Most LED "bulb replacements" have their driver in them (in theory you could make one "driverless" using 40ish LEDs at 3-ish Vf = 120ish Vf total (to match 120V US supplies). Those drivers are typically only designed to operate either "off" or "120ish" volts, and they boost or buck accordingly for the desired output parameters. Their compents are rated accordingly, if you have designed around a controller chip designed to operate at 10% duty cycle at 120V input, then if you operate them too far out of range (really low for instance), the chip might be running 100% while trying to "boost" the circuit (just a for-instance)... it never gets enough voltage of course to generate the desired output voltage/current, so although the LEDs themselves will be fine (LEDs don't care about "too-low" voltage), the controller IC may burn itself out trying to make it work, making your bulb worthless.
That's just an example possibility, and if it's just induced low voltage/hig-millivolt levels, it's unlikely the IC will be able to run at much of a duty cycle either (you can "boost" from below 1V in some circuits to a few volts)... so basically the "start" circuit boosts the millivolts to 3.0V or so (which typical ICs use nowadays)... which wakes up the IC, it tries to do it's thing, gets a little boost out to the LEDs, and then the whole circuit probably stops/collapses electrically until the next "start" cycle begins, so it'd be a fractional duty cycle for the whole circuit, not going to hurt anything.
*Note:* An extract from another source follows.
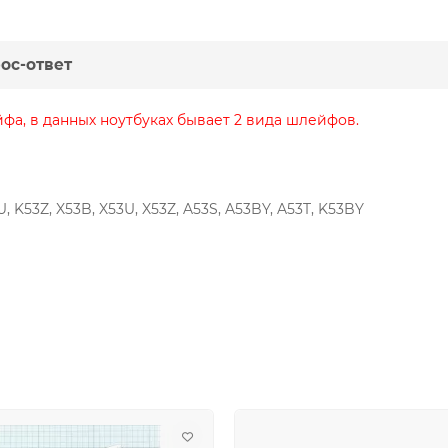
ос-ответ
а, в данных ноутбуках бывает 2 вида шлейфов.
U, K53Z, X53B, X53U, X53Z, A53S, A53BY, A53T, K53BY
The "no-dimming" problem is totally different, many dimmers work by "chopping" the current to the fixture (or they may cut the voltage level, with the same result/problem below), if it's a smooth 60hz sine wave, and you dim 50%, it "chops" out every other cycle for instance. Incandescent bulbs don't care much, they just cool a tiny bit in the off part then back up in the on part, but it's not a major percentage of their operational range.
However, your LED circuit cares a LOT about this (either chopping or dropping voltage)... if it's chopped 50%, then the driver has only 50% of it's operating power to work with to the LED... remember, it wants to drive the LED 100% (unless designed for dimming), so the built-in circuitry has to work twice as hard to boost the output. If the parts are designed around a 120V/1A input, now it has to take 2A during the "on" cycle to make up for the "off" cycle, potentially burning out power controllers, etc. AND/OR the controller IC runs twice as hard as designed, burning itself out, or all the above... bottom line, it's working outside it's design specs and going to die a premature death.
<edit> A driverless (say 140Vf worth of LEDs (or LEDs and resistors) in series (to prevent surge voltage damage) fixture on the other hand would have no issues with dimming, if the dimmer chops the current, the LED runs at a fraction of it's full "on" state, if it drops voltage, the LEDs run below their max Vf, but are fine as well. It's the control circuits that are the issue (although a dimmed control circuit could potentially cause damaging surges as a consequence).